Penguins are border crossers – between the marine and land worlds. Some species can dive to depths of up to 500 metres and are perfectly adapted to life under the water surface, whereas other species spend the vast majority of their lives on land or ice. Many aspects of penguin life have been well researched, but only one study has ever been done on penguin hearing. That study involved three penguins, dates back to 1969 and focuses on the hearing of the black-footed penguin which lives on land. The new project aims to find out how sensitive penguins are to natural and anthropogenic noise, both on land and underwater.

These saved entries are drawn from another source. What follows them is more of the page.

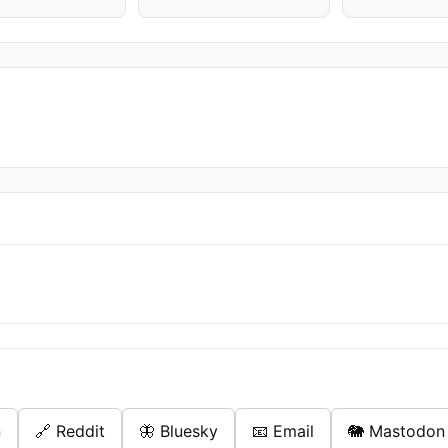
n
🔗 Reddit
🦋 Bluesky
📧 Email
🐘 Mastodon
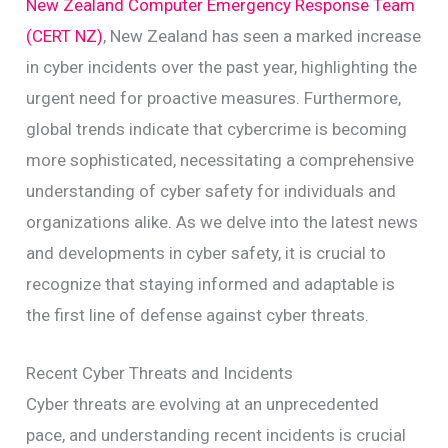
New Zealand Computer Emergency Response Team
(CERT NZ)
, New Zealand has seen a marked increase
in cyber incidents over the past year, highlighting the
urgent need for proactive measures. Furthermore,
global trends indicate that cybercrime is becoming
more sophisticated, necessitating a comprehensive
understanding of cyber safety for individuals and
organizations alike. As we delve into the latest news
and developments in cyber safety, it is crucial to
recognize that staying informed and adaptable is
the first line of defense against cyber threats.
Recent Cyber Threats and Incidents
Cyber threats are evolving at an unprecedented
pace, and understanding recent incidents is crucial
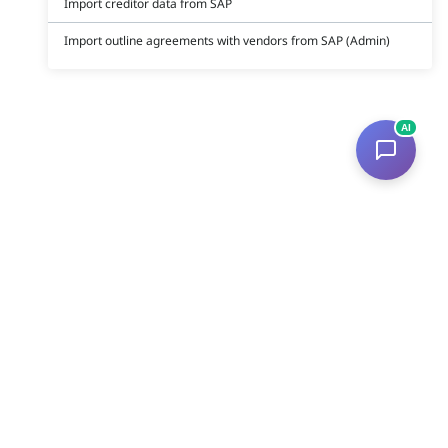
Import creditor data from SAP
Import outline agreements with vendors from SAP (Admin)
AI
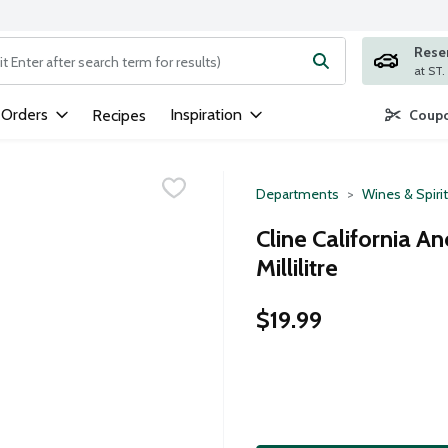
Rese
ng text field is used to search for items. Type your search term to
 Orders
Inspiration
Recipes
Coupo
Departments
Wines & Spiri
Cline California A
Millilitre
$19.99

The project involves training penguins at the Odense Zoo (Denmark), the Marine Science Center Rostock and the OZEANEUM Stralsund. Just as in a regular hearing test, the animals learn to signal when they hear a sound onshore and are then rewarded with feeder fish. Next, they accomplish the same task while diving under water. Further project partners include the Museum für Naturkunde in Berlin, which will present the project results with a focus on the impact of underwater noise in Antarctica.
The German Environment Agency is supporting the Hearing in Penguins study with funding from the Federal Ministry for Environment, Nature Conservation and Nuclear Safety (BMU). Penguins, whales and seals in the Antarctic Ocean are protected under the Antarctic Treaty against disturbances from underwater sound and other man-made influences.